I am new to Monte Carlo simulation and have a question. What is the connection between the standard errors of the estimates that we normally get from a regression and standard deviation of sampling distribution for the same parameter that we get from MC simulation. I notice that the mean of these two over several repetitions are very close. Conceptually I can understand that they should be close but still I am not quite clear about it! and what do we understand if these two values are not close? Is there any theoretical proof to show the connection between these two? Any clarification is much appreciated.

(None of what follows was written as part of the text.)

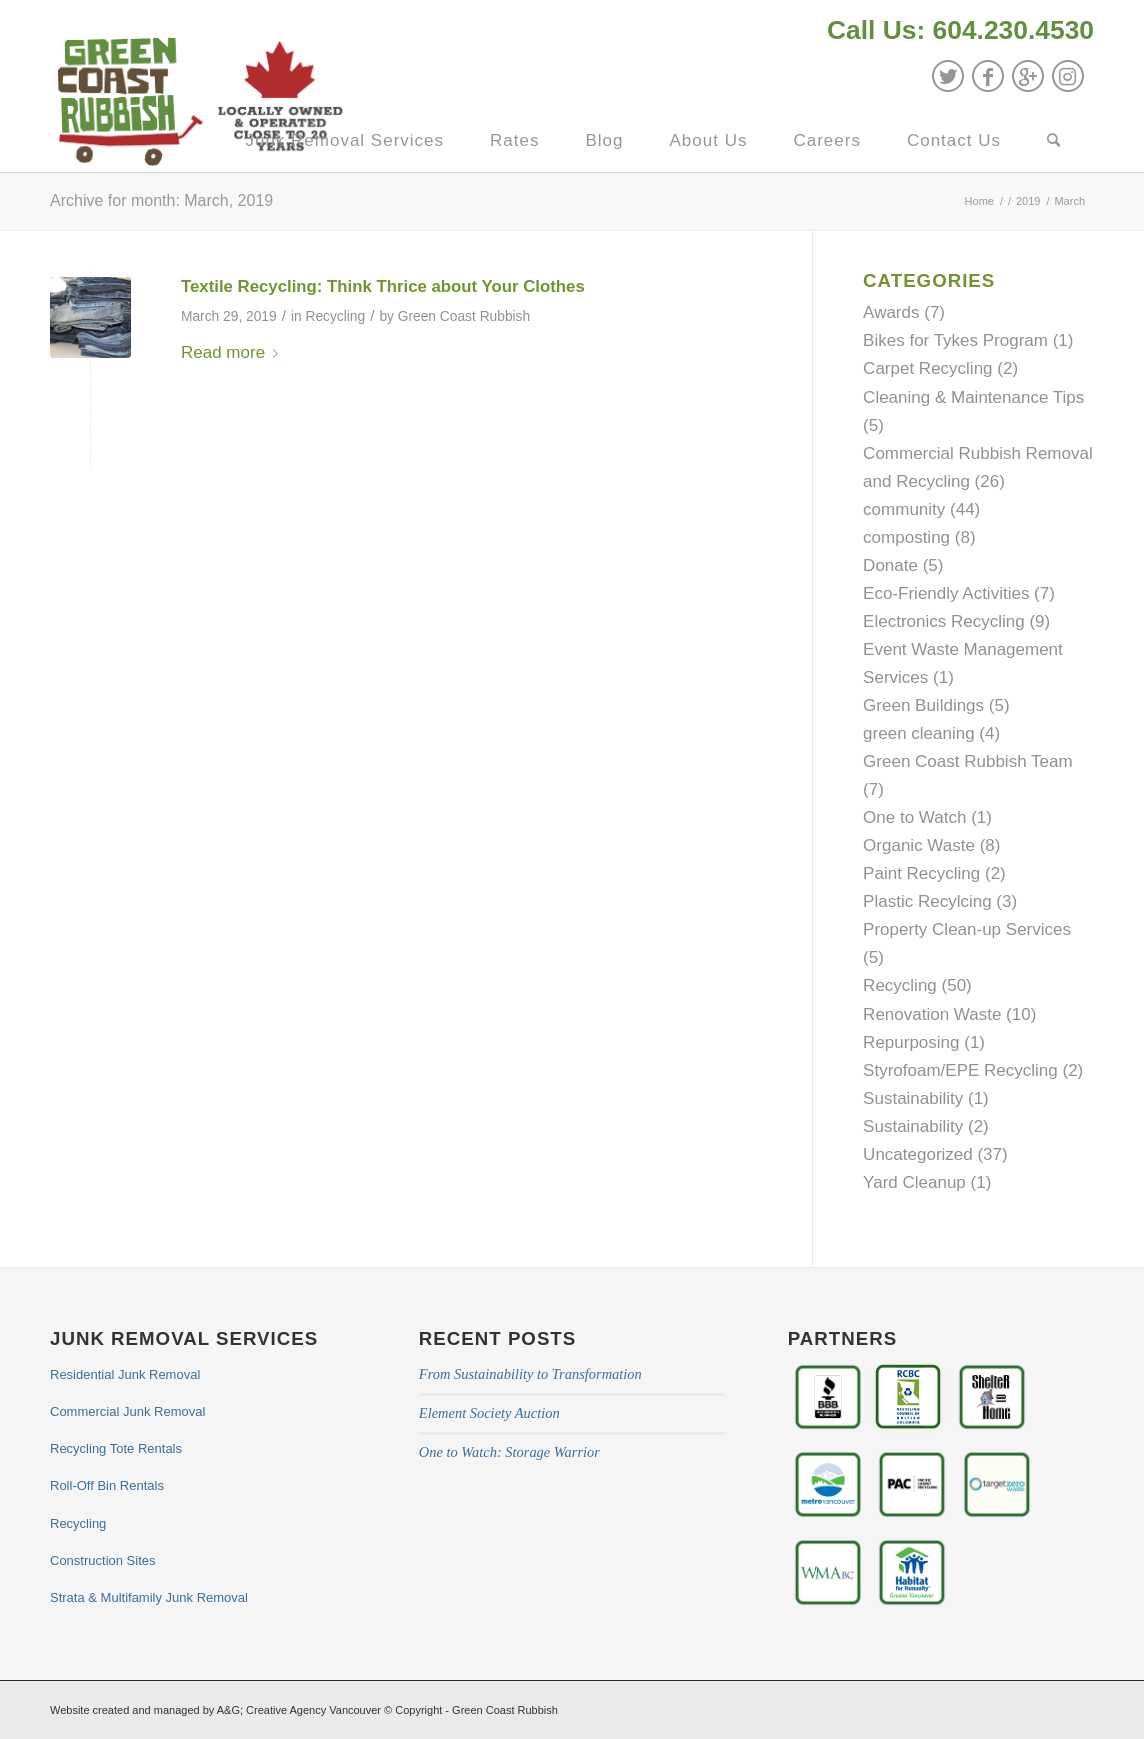  Describe the element at coordinates (913, 1098) in the screenshot. I see `Sustainability` at that location.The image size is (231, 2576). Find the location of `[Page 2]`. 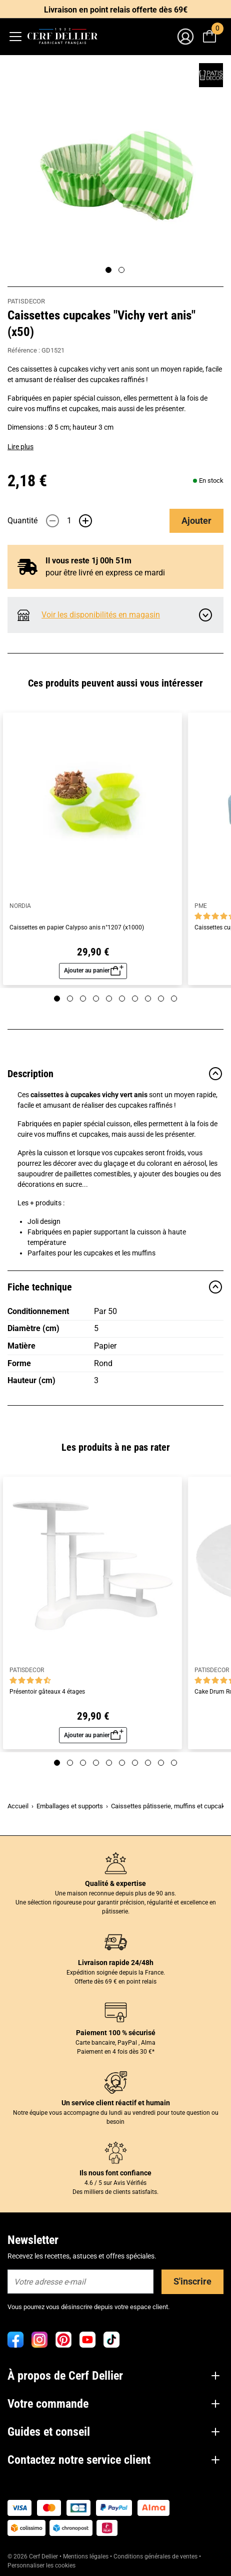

Monte Carlo – Standard Deviation of Estimated Parameters in Monte Carlo Simulation
monte carloregressionstandard deviationstandard error
Best Answer
This is a great question. If we conceptualize repeating the experiment an infinite number of times then there is a one true standard error that we will never know. The standard error estimate produced my most regression packages replaces unknown parameters with estimates of these parameters. When you perform a simulation you can capture the estimated standard error in each simulated run and then plot these using a histogram. This shows the sampling variability of the standard error estimator. You can compare these standard error estimates to the Monte Carlo standard error. The Monte Carlo standard error can be brought arbitrarily close to the one true standard error with enough simulated runs.
In non-normal models the Wald, score, and likelihood ratio tests treat the estimated standard error as known (as if it is the one true standard error). In a normal model the t- and F- tests are special in that they account for the sampling variability of the standard error estimator.